TWIK-related acid-sensitive K+ (TASK) channels are thought to contribute to the resting membrane potential in adrenal cortical (AC) cells. However, the molecular identity of TASK channels in AC cells have not yet been elucidated. Thus, immunocytochemical and molecular biological approaches were employed to investigate the expression and intracellular distribution of TASK1 and TASK3 in mouse AC cells and H295R cells derived from human adrenocortical carcinoma. Immunocytochemical study revealed that immunoreactive materials were mainly located in the cytoplasm for TASK1 and at the cell periphery for TASK3 in mouse AC cells. A similar pattern of localization was observed when GFP-TASK1 and GFP-TASK3 were exogenously expressed in H295R cells. In addition, p11 that is known to suppress the endoplasmic reticulum exit of TASK1 was localized in the cytoplasm in mouse AC and H295R cells, but not in adrenal medullary cells. Proximity ligation assay (PLA) suggested formation of heteromeric TASK1-3 channels that were found predominantly in the cytoplasm and weakly at the cell periphery. A similar distribution was observed following exogenous expression of tandem TASK1-3 channels in H295R cells. When stimulated by angiotensin II, however, tandem TASK1-3 channels were present mainly in the cytoplasm in all H295R cells. In contrast to that in H295R cells, tandem channels were exclusively located at the cell periphery in all non-stimulated and exclusively in the cytoplasm in stimulated PC12 cells, respectively. From these results, we conclude that TASK1 proteins are present mainly in the cytoplasm and minimally at the cell periphery as a heteromeric channel with TASK3, whereas the majority of TASK3 is at the cell periphery as homomeric and heteromeric channels.

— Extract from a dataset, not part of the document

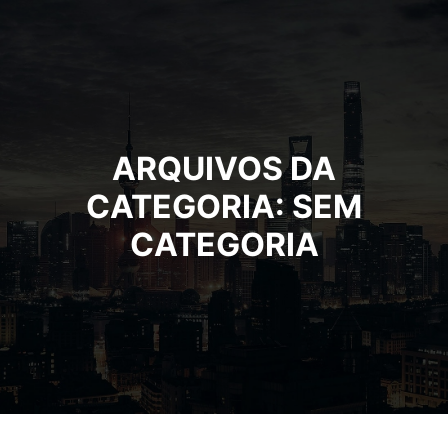
ARQUIVOS DA
CATEGORIA:
SEM
CATEGORIA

Differential distribution of synaptotagmin-1, -4, -7, and -9 in rat adrenal chromaffin cells.

Neurons and certain kinds of endocrine cells, such as adrenal chromaffin cells, have large dense-core vesicles (LDCVs) and synaptic vesicles or synaptic-like microvesicles (SLMVs). These secretory vesicles exhibit differences in Ca(2+) sensitivity and contain diverse signaling substances. The present work was undertaken to identify the synaptotagmin (Syt) isoforms present in secretory vesicles. Fractionation analysis of lysates of the bovine adrenal medulla and immunocytochemistry in rat chromaffin cells indicated that Syt 1 was localized in LDCVs and SLMVs, whereas Syt 7 was the predominant isoform present in LDCVs. In contrast to PC12 cells and the pancreatic ß cell line INS-1, Syt 9 was not immunodetected in LDCVs in rat chromaffin cells. Double-staining revealed that Syt 9-like immunoreactivity was nearly identical with fluorescent thapsigargin binding, suggesting the presence of Syt 9 in the endoplasmic reticulum (ER).The exogenous expression of Syt 1-GFP in INS-1 cells, which had a negligible level of endogenous Syt 1, resulted in an increase in the amount of Syt 9 in the ER, suggesting that Syt 9 competes with Syt 1 for trafficking from the ER to the Golgi complex. We conclude that LDCVs mainly contain Syt 7, whereas SLMVs contain Syt 1, but not Syt 7, in rat and bovine chromaffin cells.